* [Task brief]: From the first line to the last, repeat the data below exactly.

Stored items
○ ○ ○
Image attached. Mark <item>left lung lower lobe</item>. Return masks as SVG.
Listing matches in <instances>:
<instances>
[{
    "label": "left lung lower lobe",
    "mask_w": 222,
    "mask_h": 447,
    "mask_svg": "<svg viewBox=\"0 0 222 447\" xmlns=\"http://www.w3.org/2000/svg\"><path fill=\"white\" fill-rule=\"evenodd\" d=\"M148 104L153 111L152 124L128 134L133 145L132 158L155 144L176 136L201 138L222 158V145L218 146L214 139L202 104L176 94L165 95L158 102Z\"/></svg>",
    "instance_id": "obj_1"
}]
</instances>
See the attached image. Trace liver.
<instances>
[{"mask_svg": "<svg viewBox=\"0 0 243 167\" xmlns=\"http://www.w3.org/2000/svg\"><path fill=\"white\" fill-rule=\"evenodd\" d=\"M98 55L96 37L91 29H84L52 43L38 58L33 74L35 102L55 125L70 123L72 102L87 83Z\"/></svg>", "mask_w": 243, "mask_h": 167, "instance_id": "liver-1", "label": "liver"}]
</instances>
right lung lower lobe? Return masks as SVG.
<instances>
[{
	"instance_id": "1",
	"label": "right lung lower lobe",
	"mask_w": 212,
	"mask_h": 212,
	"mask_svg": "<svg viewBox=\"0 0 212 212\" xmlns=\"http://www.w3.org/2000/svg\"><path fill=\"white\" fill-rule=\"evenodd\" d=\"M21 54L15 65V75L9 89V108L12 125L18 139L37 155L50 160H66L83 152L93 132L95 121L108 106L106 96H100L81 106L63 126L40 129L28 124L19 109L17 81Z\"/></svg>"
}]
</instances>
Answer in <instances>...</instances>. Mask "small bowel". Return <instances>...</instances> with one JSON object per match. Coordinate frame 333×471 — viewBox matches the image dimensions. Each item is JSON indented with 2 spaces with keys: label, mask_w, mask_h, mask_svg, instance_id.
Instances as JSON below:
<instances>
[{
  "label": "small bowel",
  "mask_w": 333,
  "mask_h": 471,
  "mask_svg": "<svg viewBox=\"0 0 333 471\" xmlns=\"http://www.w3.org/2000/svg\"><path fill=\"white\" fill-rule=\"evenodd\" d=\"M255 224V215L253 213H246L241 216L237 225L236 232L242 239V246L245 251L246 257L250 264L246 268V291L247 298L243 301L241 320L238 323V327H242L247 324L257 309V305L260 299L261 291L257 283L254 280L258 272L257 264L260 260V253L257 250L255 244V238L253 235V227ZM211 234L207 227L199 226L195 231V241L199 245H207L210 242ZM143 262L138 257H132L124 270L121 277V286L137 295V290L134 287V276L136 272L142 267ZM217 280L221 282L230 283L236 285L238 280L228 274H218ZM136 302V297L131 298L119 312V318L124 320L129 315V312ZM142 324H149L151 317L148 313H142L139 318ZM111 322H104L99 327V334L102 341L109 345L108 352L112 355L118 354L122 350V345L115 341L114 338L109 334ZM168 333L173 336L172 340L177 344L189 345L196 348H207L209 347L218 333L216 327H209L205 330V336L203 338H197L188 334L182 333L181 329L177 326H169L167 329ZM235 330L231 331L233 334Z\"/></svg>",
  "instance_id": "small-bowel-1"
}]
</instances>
○ ○ ○
* [Expected answer]:
Image attached. Mark <item>left lung lower lobe</item>. Return masks as SVG.
Listing matches in <instances>:
<instances>
[{
    "label": "left lung lower lobe",
    "mask_w": 222,
    "mask_h": 447,
    "mask_svg": "<svg viewBox=\"0 0 222 447\" xmlns=\"http://www.w3.org/2000/svg\"><path fill=\"white\" fill-rule=\"evenodd\" d=\"M148 104L153 111L152 124L128 134L133 145L132 158L155 144L176 136L201 138L222 158V145L218 146L214 139L202 104L176 94L165 95L158 102Z\"/></svg>",
    "instance_id": "obj_1"
}]
</instances>
See the attached image. Trace liver.
<instances>
[{"mask_svg": "<svg viewBox=\"0 0 243 167\" xmlns=\"http://www.w3.org/2000/svg\"><path fill=\"white\" fill-rule=\"evenodd\" d=\"M98 55L96 37L91 29H84L52 43L38 58L33 74L35 102L55 125L70 123L72 102L87 83Z\"/></svg>", "mask_w": 243, "mask_h": 167, "instance_id": "liver-1", "label": "liver"}]
</instances>
right lung lower lobe? Return masks as SVG.
<instances>
[{
	"instance_id": "1",
	"label": "right lung lower lobe",
	"mask_w": 212,
	"mask_h": 212,
	"mask_svg": "<svg viewBox=\"0 0 212 212\" xmlns=\"http://www.w3.org/2000/svg\"><path fill=\"white\" fill-rule=\"evenodd\" d=\"M21 54L15 65V75L9 89V108L12 125L18 139L37 155L50 160H66L83 152L93 132L95 121L108 106L106 96H100L81 106L63 126L40 129L28 124L19 109L17 81Z\"/></svg>"
}]
</instances>
Answer in <instances>...</instances>. Mask "small bowel". Return <instances>...</instances> with one JSON object per match. Coordinate frame 333×471 — viewBox matches the image dimensions. Each item is JSON indented with 2 spaces with keys: label, mask_w, mask_h, mask_svg, instance_id.
Instances as JSON below:
<instances>
[{
  "label": "small bowel",
  "mask_w": 333,
  "mask_h": 471,
  "mask_svg": "<svg viewBox=\"0 0 333 471\" xmlns=\"http://www.w3.org/2000/svg\"><path fill=\"white\" fill-rule=\"evenodd\" d=\"M255 224V215L253 213H246L241 216L237 225L236 232L242 239V246L245 251L246 257L250 264L246 268V291L247 298L243 301L241 320L238 323V327H242L247 324L257 309V305L260 299L261 291L257 283L254 280L258 272L257 264L260 260V253L257 250L255 244V238L253 235V227ZM211 234L207 227L199 226L195 231V241L199 245H207L210 242ZM143 262L138 257H132L124 270L121 277V286L137 295V290L134 287V276L136 272L142 267ZM217 280L221 282L230 283L236 285L238 280L228 274H218ZM136 302V297L131 298L119 312V318L124 320L129 315V312ZM142 324H149L151 317L148 313H142L139 318ZM111 322H104L99 327V334L102 341L109 345L108 352L112 355L118 354L122 350V345L115 341L114 338L109 334ZM168 333L173 336L172 340L177 344L189 345L196 348H207L209 347L218 333L216 327H209L205 330V336L203 338H197L188 334L182 333L181 329L177 326H169L167 329ZM235 330L231 331L233 334Z\"/></svg>",
  "instance_id": "small-bowel-1"
}]
</instances>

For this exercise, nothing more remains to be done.